The media in both countries spends considerable time and space discussing and analysing any engagement between them. Witnessing the extensive coverage, one would imagine that the Indian and Pakistani correspondents based in each other's countries would be intensely busy. But, the reality is bizarre; despite their shared obsession for each other, it has now been more than a year since an Indian reporter was based in Pakistan, and several years since a Pakistani reporter was based in India.
The absurdity stems from the 1990s, when the number of correspondents stationed in each country was whittled down by a ridiculous war of parity between the two governments. Since then, it has become an unwritten convention to give only two journalists work visas at any given point of time. Apart from the 'two-for-two' rule, there are numerous visa and mobility restrictions imposed on journalists. They are generally confined within the capital and are required to obtain special permissions to travel to other parts of the country.
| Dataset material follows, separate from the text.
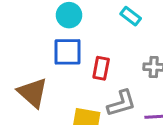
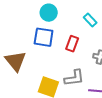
red rectangle: (101, 68) -> (72, 44), moved

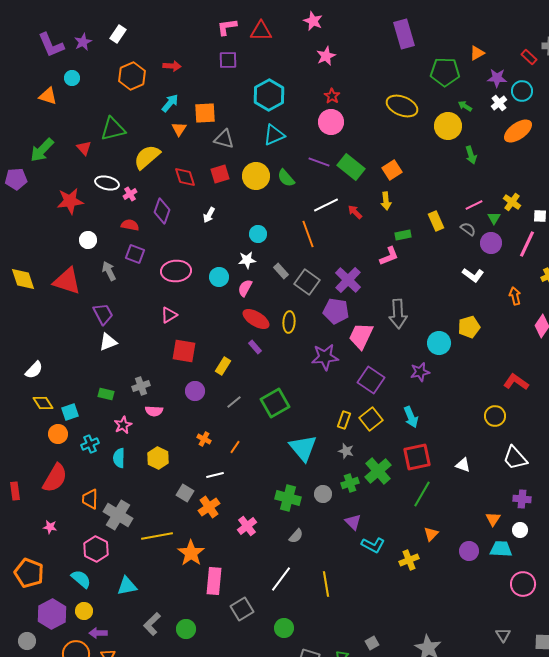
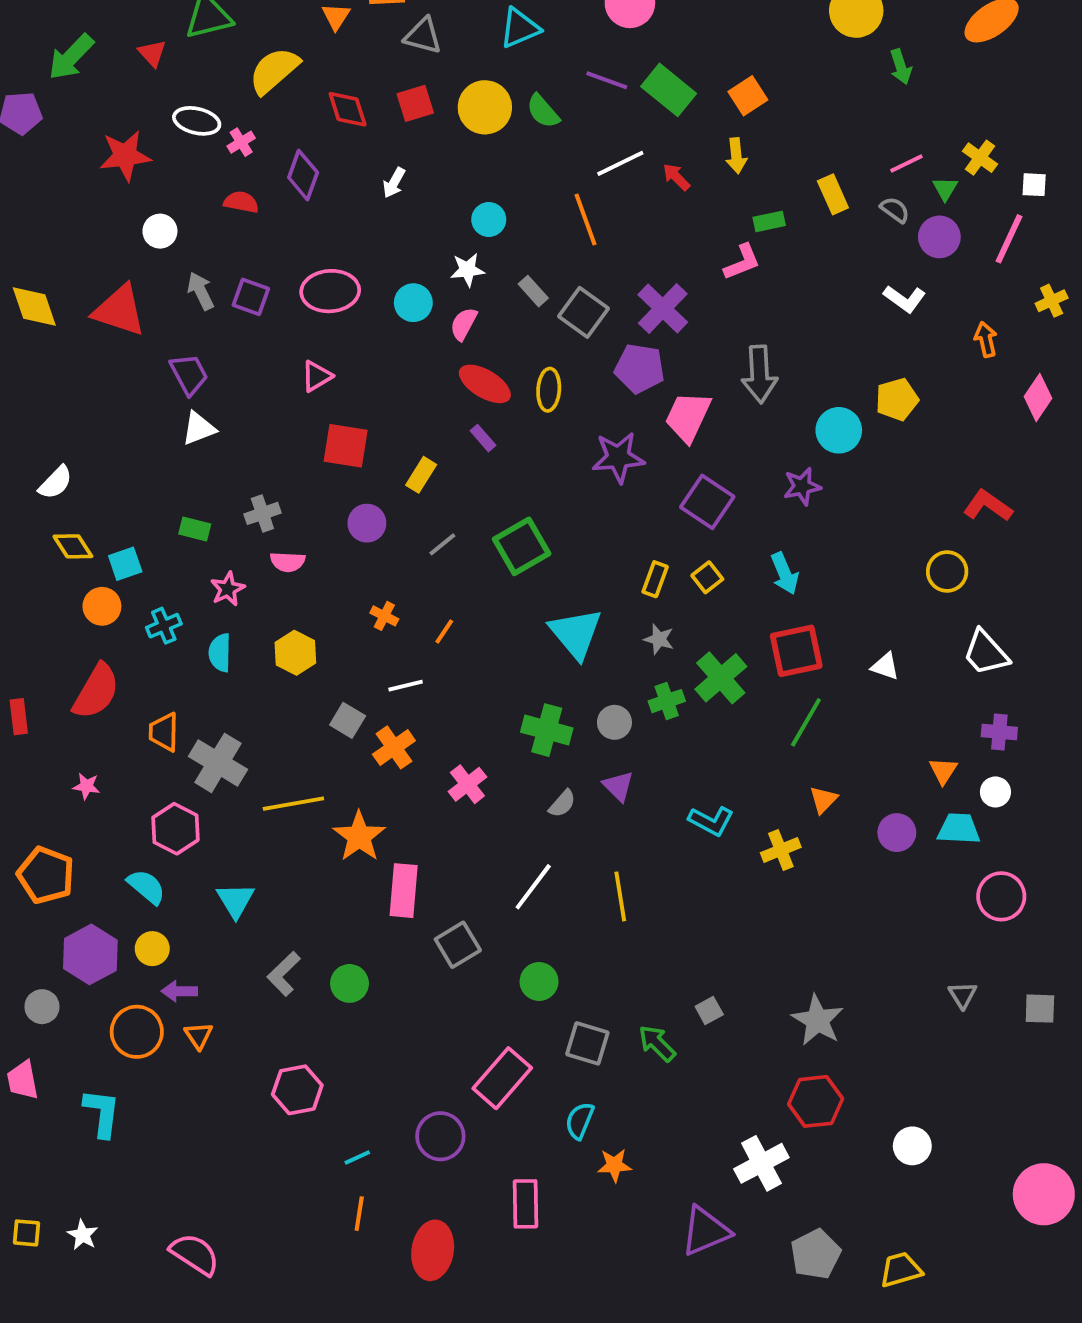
purple square: (135, 254) -> (251, 297), moved
yellow square: (371, 419) -> (707, 577), size x0.7
purple triangle: (353, 522) -> (618, 786), moved
cyan triangle: (127, 586) -> (235, 900), turned -50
In recent years, the slots for Indian journalist have been filled by correspondents from the Hindu and the Press Trust of India (PTI), while Pakistani journalists were usually from Pakistan's state-owned media. In May 2014, Meena Menon, the Hindu's Islamabad correspondent and PTI's Snehesh Alex Philip, who had been working in Pakistan since August 2013, were denied visa extensions and asked to leave the country. Since then no Indian correspondent has been working in Pakistan. The absence of a Pakistani correspondent in India goes back much longer. Details of this were hard to come by. (We contacted the Pakistan High Commission in Delhi, as well as several senior journalists with an interest in India-Pakistan issues without luck). The information available in the public domain suggests that the last Pakistani journalist based in India left in 2011.